[lahvak]

I don't know, I hear this argument a lot, but it does not make any sense to me. With `foldl1 (||) (map ($x) tests)`, my guess is that I am folding an operation denoted by || (my guess is or?) over some sort of collection that was obtained by mapping some function denoted by $x over what must be another collection called tests. I have been staring at the javascript example for like 5 minutes and I think I know what it does, but I am still confused by it.

[linkdd]

`every()` returns true if every item in a collection verify a predicate (this is the `foldl1 (||)` part of the example).

`map()` applies a function to every item in a collection and returns a new collection.
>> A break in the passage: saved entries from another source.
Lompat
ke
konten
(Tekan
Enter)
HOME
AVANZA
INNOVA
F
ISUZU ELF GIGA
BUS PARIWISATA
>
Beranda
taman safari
What I confuses me about the Haskell example is `$x`. Where does it come from? why isn't it referenced anywhere afterwards? Is the `$` an operator of some sort that names a variable in the later block? Why is it `tests` and not `$tests` then?

[tome]

`($x)` could equivalently have been written `\f -> f x`, which would have been a bit clearer.
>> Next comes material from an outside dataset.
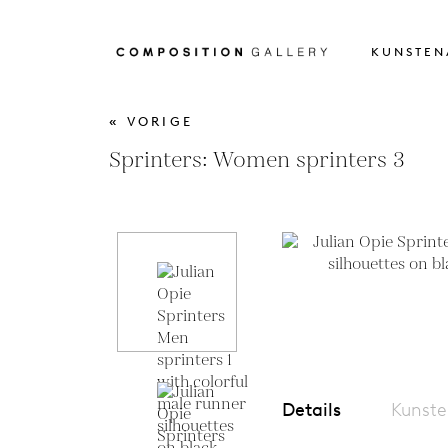
KUNSTEN
« VORIGE
Sprinters: Women sprinters 3
Details
Kunste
In general in Haskell if you have an infix operator `OP` then `(OP x)` means the same thing as `\y -> y OP x`. (Additionally in this case you need to know that `$` is defined by `f $ x = f x`.)

[linkdd]

Thank you for your clarification.

And I just re-read my example in JS and I've made a TERRIBLE mistake ^^

`.every()` would be `foldl1 (&&)`, I would need `.some()` instead to have the correct behavior.